Some people get eaten, some people get killed and lots of hot chicks and crazy guys party the night away, oblivious to the terror in their midst. But what makes the movie really work is that it is played completely straight. There are no winks to camera, no cheesy grins. Sammy Payday is a corrupt and frankly quite unpleasant character, the two young journos are sincere, Noodlin’ Stu and Fanny Jo are downhome, honest folk. People question the existence of the monster, people scream when it appears - and people’s guts get ripped out in surprisingly good (but not gratuitously unpleasant) gore scenes. Of particular note is the way that the T&A is integrated into the movie and relevant to the plot rather than the film simply stopping dead every ten minutes for a cheesecake sequence. Many film-makers could learn from this.

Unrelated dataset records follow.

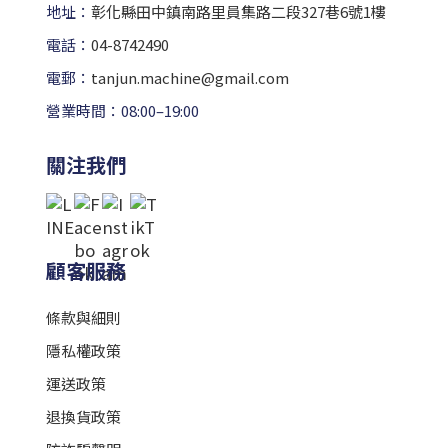
地址：
彰化縣田中鎮南路里員集路二段327巷6號1樓
電話：
04-8742490
電郵：
tanjun.machine@gmail.com
營業時間：08:00–19:00
關注我們
顧客服務
條款與細則
隱私權政策
運送政策
退換貨政策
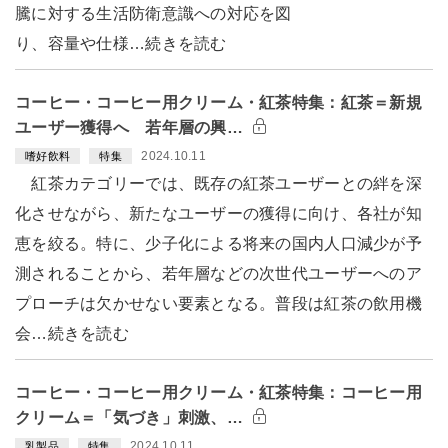
騰に対する生活防衛意識への対応を図
り、容量や仕様…続きを読む
コーヒー・コーヒー用クリーム・紅茶特集：紅茶＝新規
ユーザー獲得へ 若年層の興…
2024.10.11
嗜好飲料
特集
紅茶カテゴリーでは、既存の紅茶ユーザーとの絆を深
化させながら、新たなユーザーの獲得に向け、各社が知
恵を絞る。特に、少子化による将来の国内人口減少が予
測されることから、若年層などの次世代ユーザーへのア
プローチは欠かせない要素となる。普段は紅茶の飲用機
会…続きを読む
コーヒー・コーヒー用クリーム・紅茶特集：コーヒー用
クリーム＝「気づき」刺激、…
2024.10.11
乳製品
特集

With a coherent plot (which is a rarity nowadays), good acting, decent camera-work, clear sound and above-average production values, Monster from Bikini Beach is the sort of film that I thought they had stopped making. And the whole thing is back with the twanging guitars of some kicking surf bands. The credits list them as Necrobeach, the Hypnotic IV, the Pyronauts, blackbird RAUM and Danny Amis with Lost Acapulco and the Mexico City Brass. Phill Baldwin provides the score inbetween surf tracks.
This is the debut feature from writer-director Darin Wood, who shares editing duties with his wife Christy Savage, who was DP and one of two producers. The other producer, Amy Slockbower, also supervised special effects. These three are the main driving force behind Trash Film Orgy which is much more than just a B-movie production company.

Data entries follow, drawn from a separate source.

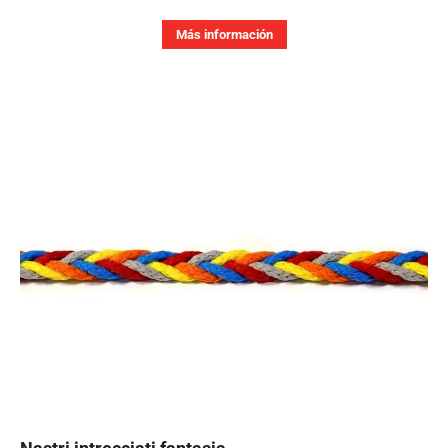
Más información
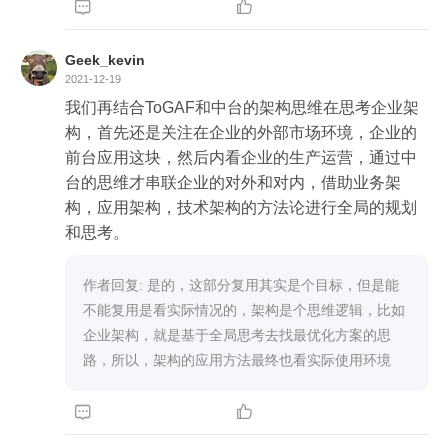


Geek_kevin
2021-12-19
我们再结合ToGAF和中台的架构思维在思考企业架
构，首先还是关注在企业的外部市场环境，企业的
前台应用这块，然后内看企业的生产运营，通过中
台的思维才串联企业的对外和对内，借助业务架
构，应用架构，技术架构的方法论进行全局的规划
和思考。
作者回复: 是的，这部分复用其实是个目标，但是能
不能复用是看实际情况的，架构是个思维逻辑，比如
企业架构，就是基于全局思考去找最优化方案的思
路，所以，架构的应用方法最终也看实际使用环境



Trash Film Orgy is a festival of alternative culture held annually in Sacramento since 2000, a mix of big-screen movies, stage shows, bands, audience participation and general good-natured, tacky mayhem. It sounds freaking brilliant. In 2005, Wood and co. produced Curse of the Golden Skull, a serial starring masked wrestler ‘El Tigre Diablo’ which was screened before the movies at that year’s TFO. Stephen Vargo was in the cast of that too. Now the TFO team have put all their knowledge and experience of ‘trash cinema’ towards the task of creating their own instant cult classic and by George, I believe they may have succeeded.
There is a tremendous sense of fun and joie de vivre in Monster from Bikini Beach. For example, not content with simply listing bit parts as ‘second beach girl’ or ‘man in bar’, every character has their own very groovy name: Desdemona Nova, Retro-Chic Monique, Pinky Moldanato and White Pants Dutch. Even among the crew, the fun continues. What other movie can boast such enviable jobs as ‘break-away bikini-top technicians’, ‘psychedelic naked girl painters’ or a ‘director of nonsense’?
Enormously entertaining but made with a professionalism that demonstrates a true understanding of what makes B-movies great, this is a film you shouldn’t miss.